Exercise: Among the lines of the records below, copy those that hold the word "will".

::::

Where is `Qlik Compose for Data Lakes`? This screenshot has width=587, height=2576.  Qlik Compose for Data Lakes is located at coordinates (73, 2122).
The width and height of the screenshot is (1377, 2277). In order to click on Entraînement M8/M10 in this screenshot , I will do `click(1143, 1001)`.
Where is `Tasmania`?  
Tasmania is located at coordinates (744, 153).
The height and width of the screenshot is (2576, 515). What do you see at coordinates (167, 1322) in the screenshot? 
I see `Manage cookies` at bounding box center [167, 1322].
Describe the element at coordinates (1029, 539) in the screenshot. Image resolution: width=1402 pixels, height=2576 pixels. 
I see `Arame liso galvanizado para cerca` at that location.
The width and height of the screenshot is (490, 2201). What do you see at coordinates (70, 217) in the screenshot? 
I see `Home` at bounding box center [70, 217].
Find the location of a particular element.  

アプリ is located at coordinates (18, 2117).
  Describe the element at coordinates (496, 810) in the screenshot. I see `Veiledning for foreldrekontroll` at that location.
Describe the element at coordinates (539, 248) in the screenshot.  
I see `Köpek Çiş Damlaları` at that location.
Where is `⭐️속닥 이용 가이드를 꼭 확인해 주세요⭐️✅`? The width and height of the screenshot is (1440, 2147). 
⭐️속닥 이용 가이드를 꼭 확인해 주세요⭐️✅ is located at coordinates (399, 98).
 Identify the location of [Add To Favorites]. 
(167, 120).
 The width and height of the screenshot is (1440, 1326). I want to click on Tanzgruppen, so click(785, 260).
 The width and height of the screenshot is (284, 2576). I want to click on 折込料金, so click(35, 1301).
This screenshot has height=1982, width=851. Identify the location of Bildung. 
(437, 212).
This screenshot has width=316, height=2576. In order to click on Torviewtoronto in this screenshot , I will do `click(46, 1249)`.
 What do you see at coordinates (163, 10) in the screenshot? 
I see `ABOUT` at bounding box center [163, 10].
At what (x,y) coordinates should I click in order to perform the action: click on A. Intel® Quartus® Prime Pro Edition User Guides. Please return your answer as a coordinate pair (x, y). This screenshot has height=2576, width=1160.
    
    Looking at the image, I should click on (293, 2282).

::::

Task output:
The width and height of the screenshot is (1377, 2277). In order to click on Entraînement M8/M10 in this screenshot , I will do `click(1143, 1001)`.
This screenshot has width=316, height=2576. In order to click on Torviewtoronto in this screenshot , I will do `click(46, 1249)`.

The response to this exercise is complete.